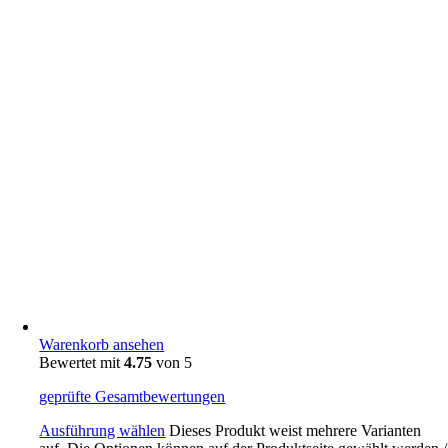
Warenkorb ansehen
Bewertet mit
4.75
von 5
geprüfte Gesamtbewertungen
Ausführung wählen
Dieses Produkt weist mehrere Varianten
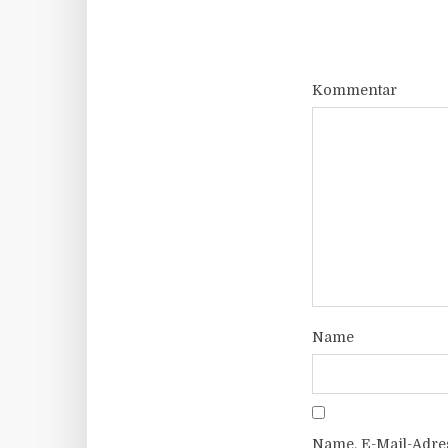
Kommentar
Name
Name, E-Mail-Adre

# To do
Leave the pictures out and output the rest of the data word for word.

# Result
Warenkorb ansehen
Bewertet mit
4.75
von 5
geprüfte Gesamtbewertungen
Ausführung wählen
Dieses Produkt weist mehrere Varianten
Kommentar
Name
Name, E-Mail-Adre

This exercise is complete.